▶ PROBLEM
Where does the string "요금제는" appear in the records? Copy each line that holds it.
◇ ◇ ◇ ◇ ◇
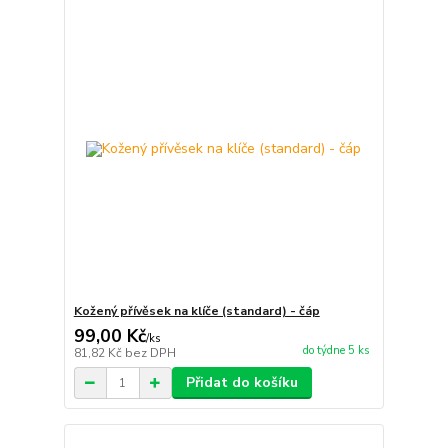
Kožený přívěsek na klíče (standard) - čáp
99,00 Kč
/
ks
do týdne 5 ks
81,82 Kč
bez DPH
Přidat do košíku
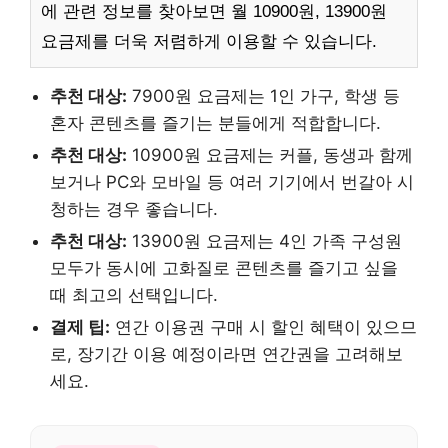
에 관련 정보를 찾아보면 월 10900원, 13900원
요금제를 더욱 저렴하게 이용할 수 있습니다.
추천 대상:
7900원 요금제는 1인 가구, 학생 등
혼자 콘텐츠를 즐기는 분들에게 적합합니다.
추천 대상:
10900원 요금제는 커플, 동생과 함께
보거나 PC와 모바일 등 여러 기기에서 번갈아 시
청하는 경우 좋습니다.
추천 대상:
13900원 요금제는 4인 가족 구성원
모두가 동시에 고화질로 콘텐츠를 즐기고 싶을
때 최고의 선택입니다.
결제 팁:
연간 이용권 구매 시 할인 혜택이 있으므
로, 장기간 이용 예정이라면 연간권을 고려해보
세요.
◇ ◇ ◇ ◇ ◇
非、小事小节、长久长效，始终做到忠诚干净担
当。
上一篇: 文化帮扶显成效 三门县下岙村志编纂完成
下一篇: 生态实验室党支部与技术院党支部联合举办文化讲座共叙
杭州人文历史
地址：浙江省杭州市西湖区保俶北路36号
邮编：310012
◇ ◇ ◇ ◇ ◇
▶ PROBLEM SOLUTION
7900원 요금제는 1인 가구, 학생 등
10900원 요금제는 커플, 동생과 함께
13900원 요금제는 4인 가족 구성원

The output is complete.